N–N Bond Formation by a Small-Ring Phosphine Catalyst via the PIII/PV Cycle: Mechanistic Study and Guidelines to Obtain a Good Catalyst

• Published in: ACS Catalysis Vol. 13; no. 9; pp. 6452 - 6461
• Main Authors: Zhang, Shuoqi, Gu, Rong, Sakaki, Shigeyoshi, Zeng, Guixiang
• Format: Journal Article
• Language: English; Japanese
• Published: American Chemical Society 05.05.2023; American Chemical Society (ACS)

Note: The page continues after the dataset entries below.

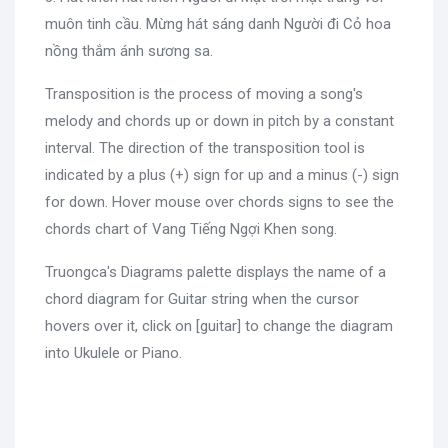
muôn tinh cầu. Mừng hát sáng danh Người đi Cỏ hoa
nồng thắm ánh sương sa.
Transposition is the process of moving a song's
melody and chords up or down in pitch by a constant
interval. The direction of the transposition tool is
indicated by a plus (+) sign for up and a minus (-) sign
for down. Hover mouse over chords signs to see the
chords chart of Vang Tiếng Ngợi Khen song.
Truongca's Diagrams palette displays the name of a
chord diagram for Guitar string when the cursor
hovers over it, click on [guitar] to change the diagram
into Ukulele or Piano.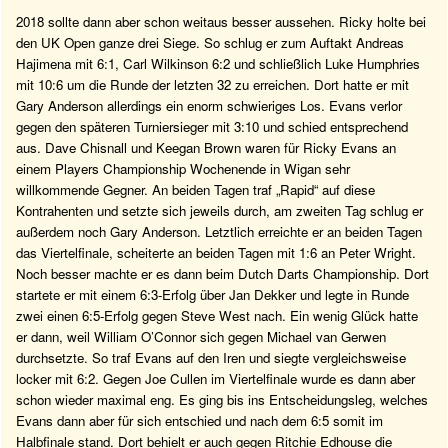
2018 sollte dann aber schon weitaus besser aussehen. Ricky holte bei
den UK Open ganze drei Siege. So schlug er zum Auftakt Andreas
Hajimena mit 6:1, Carl Wilkinson 6:2 und schließlich Luke Humphries
mit 10:6 um die Runde der letzten 32 zu erreichen. Dort hatte er mit
Gary Anderson allerdings ein enorm schwieriges Los. Evans verlor
gegen den späteren Turniersieger mit 3:10 und schied entsprechend
aus. Dave Chisnall und Keegan Brown waren für Ricky Evans an
einem Players Championship Wochenende in Wigan sehr
willkommende Gegner. An beiden Tagen traf „Rapid“ auf diese
Kontrahenten und setzte sich jeweils durch, am zweiten Tag schlug er
außerdem noch Gary Anderson. Letztlich erreichte er an beiden Tagen
das Viertelfinale, scheiterte an beiden Tagen mit 1:6 an Peter Wright.
Noch besser machte er es dann beim Dutch Darts Championship. Dort
startete er mit einem 6:3-Erfolg über Jan Dekker und legte in Runde
zwei einen 6:5-Erfolg gegen Steve West nach. Ein wenig Glück hatte
er dann, weil William O’Connor sich gegen Michael van Gerwen
durchsetzte. So traf Evans auf den Iren und siegte vergleichsweise
locker mit 6:2. Gegen Joe Cullen im Viertelfinale wurde es dann aber
schon wieder maximal eng. Es ging bis ins Entscheidungsleg, welches
Evans dann aber für sich entschied und nach dem 6:5 somit im
Halbfinale stand. Dort behielt er auch gegen Ritchie Edhouse die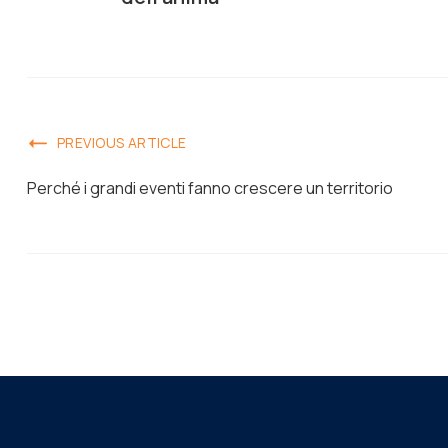
PREVIOUS ARTICLE
Perché i grandi eventi fanno crescere un territorio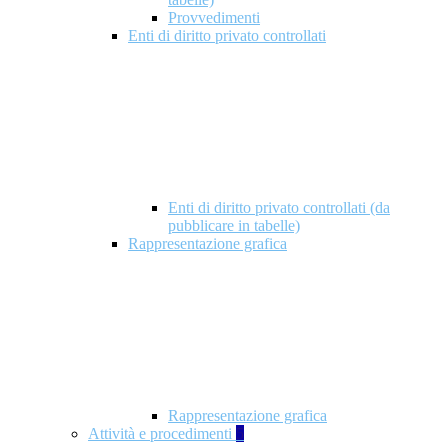
Provvedimenti
Enti di diritto privato controllati
Enti di diritto privato controllati (da
pubblicare in tabelle)
Rappresentazione grafica
Rappresentazione grafica
Attività e procedimenti
5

• Subjects: N−N bond formation; organocatalysis; cross-coupling; DFT; phosphorus
• ISSN: 2155-5435; 2155-5435
• DOI: 10.1021/acscatal.3c01049

The mechanism of the N–N cross-coupling of nitroarene and aniline catalyzed by 1,2,2,3,4,4-hexamethylphosphetane oxide (1PO) as well as the prediction of a better catalyst was theoretically investigated using DFT and DLPNO-CCSD­(T) calculations. An active species 1P is generated through deoxygenation of 1PO by diphenylsilane. Then, 1P extracts one oxygen atom from nitroarene to produce nitrosoarene. In this deoxygenation step, the [3 + 1] cheletropic addition is a rate-determining step with the ΔG 0≠ and ΔG 0 values of 28.8 and −7.3 kcal/mol, respectively. Next, nitrosoarene exclusively undergoes a dehydrative condensation reaction with aniline to form an azo-cation intermediate, which is the origin of the high selectivity in this cross-coupling reaction. In this step, 2,4,6-trimethylbenzoic acid plays an essential role to significantly reduce the ΔG 0≠ value from 41.1 to 14.8 kcal/mol. Subsequently, 1P reacts with the azo cation to form a stable hydrazinylphosphonium species through the nucleophilic attack of the phosphorus atom to the cationic nitrogen atom. The phosphonium center preferably accepts a hydroxyl group from water to ensure the formation of hydrazine in the subsequent step. In the [3 + 1] cheletropic addition step, the highest occupied molecular orbital (HOMO) of 1P plays an important role. The small-ring scaffold of 1P raises the HOMO energy compared to acyclic phosphorus compounds to achieve high activity of 1P. Substitution of a dimethylamino group for the methyl group in 1P was theoretically predicted to improve the activity by further increasing the HOMO energy.